Non è la prima volta che rimango perplessa ma la voce «eutanasia» supera di molto la perplessità. Vediamo i passaggi più bizzarri.
L’uccisione medicalizzata di una persona senza il suo consenso, infatti, non va definita eutanasia, ma omicidio tout court, come nel caso di soggetti che non esprimono la propria volontà, la esprimono in senso contrario o non sono in grado di manifestarla: neonati, feti, embrioni, dementi, malati gravi privi di coscienza.
Quindi anche l’aborto è omicidio tout court (feti, embrioni)? Benissimo.
Non rientrano inoltre nel concetto di eutanasia l’astensione o la sospensione di trattamenti futili e di forme di accanimento terapeutico, nonché la sedazione terminale (uso di farmaci sedativi per dare sollievo a sofferenze insopportabili negli ultimi momenti di vita). Non va confusa poi con l’eutanasia la rinuncia all’accanimento terapeutico, ossia a quegli interventi sproporzionati, gravosi e inutili rispetto alla possibilità di arrestare il processo della morte del paziente, nel tentativo di prolungare la vita a ogni costo. Esiste un consenso pressoché unanime circa l’illiceità etica, deontologica e giuridica di questa pratica, che proprio in quanto consistente in un’insistenza sproporzionata e futile rispetto al raggiungimento di ogni obiettivo, non si può definire una pratica terapeutica. La rinuncia all’accanimento, tuttavia, non legittima la sospensione delle cure ordinarie necessarie a un accompagnamento dignitoso del morente. Tra queste si discute se vadano incluse l’idratazione e l’alimentazione artificiale, quando non risultino gravose per il malato o l’organismo non sia più in grado di recepirle.

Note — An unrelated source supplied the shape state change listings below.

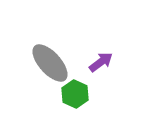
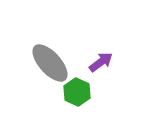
green hexagon: moved 2 px right, 2 px up
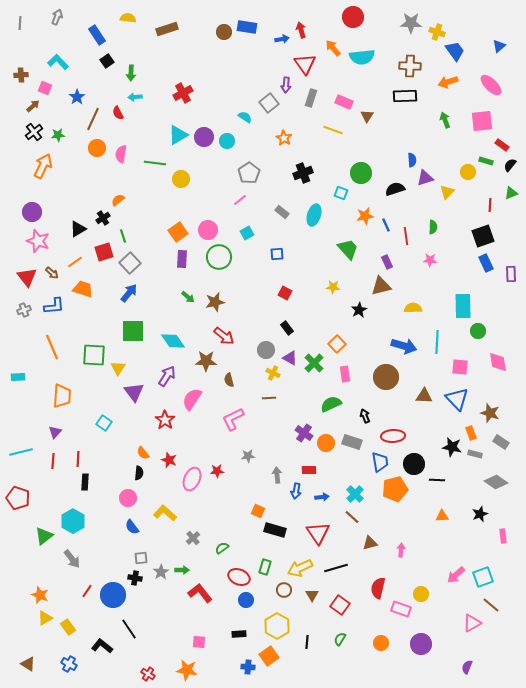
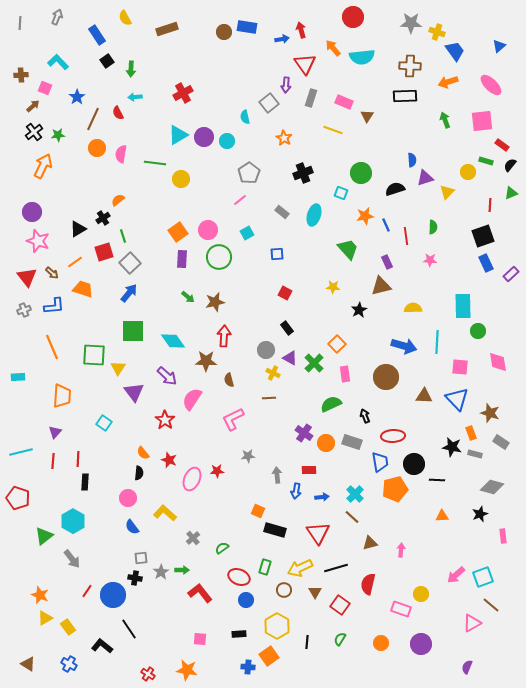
yellow semicircle at (128, 18): moved 3 px left; rotated 126 degrees counterclockwise
green arrow at (131, 73): moved 4 px up
cyan semicircle at (245, 117): rotated 136 degrees counterclockwise
purple rectangle at (511, 274): rotated 49 degrees clockwise
red arrow at (224, 336): rotated 125 degrees counterclockwise
purple arrow at (167, 376): rotated 100 degrees clockwise
gray diamond at (496, 482): moved 4 px left, 5 px down; rotated 20 degrees counterclockwise
red semicircle at (378, 588): moved 10 px left, 4 px up
brown triangle at (312, 595): moved 3 px right, 3 px up
pink square at (199, 642): moved 1 px right, 3 px up
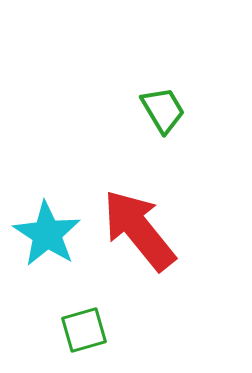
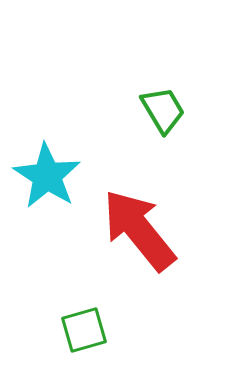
cyan star: moved 58 px up
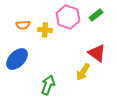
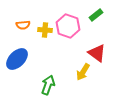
pink hexagon: moved 9 px down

Qui entriamo in un terreno minato. Bendati e senza manco una mappa approssimativa. L’espressione «accanimento terapeutico» dovremmo abbandonarla per sempre perché è ambigua e inutile. I due aspetti da considerare sono: quello clinico (futile o no) e quello della volontà (è bene ricordare che possiamo rifiutare qualsiasi trattamento, non solo quelli futili, ma pure quelli utilissimi, efficaci e con pochi effetti collaterali). Quindi nemmeno la rinuncia a interventi proporzionati è «eutanasia». Il consenso unanime non è molto interessante. La legge protegge questa libertà – per fortuna. La «sospensione delle cure necessarie» è dunque possibile. Mai sentito parlare di autodeterminazione? Quanto alla «idratazione e alimentazione artificiale» (la parola corretta è nutrizione) non c’è alcuna discussione al riguardo – come non c’è per alcun trattamento medico. Non c’è discussione sulla possibilità di «rinunciarvi». Il passaggio dal paternalismo all’autodeterminazione sanitaria sta proprio qui: che io posso decidere se e come curarmi.
Next, 11 dicembre 2014.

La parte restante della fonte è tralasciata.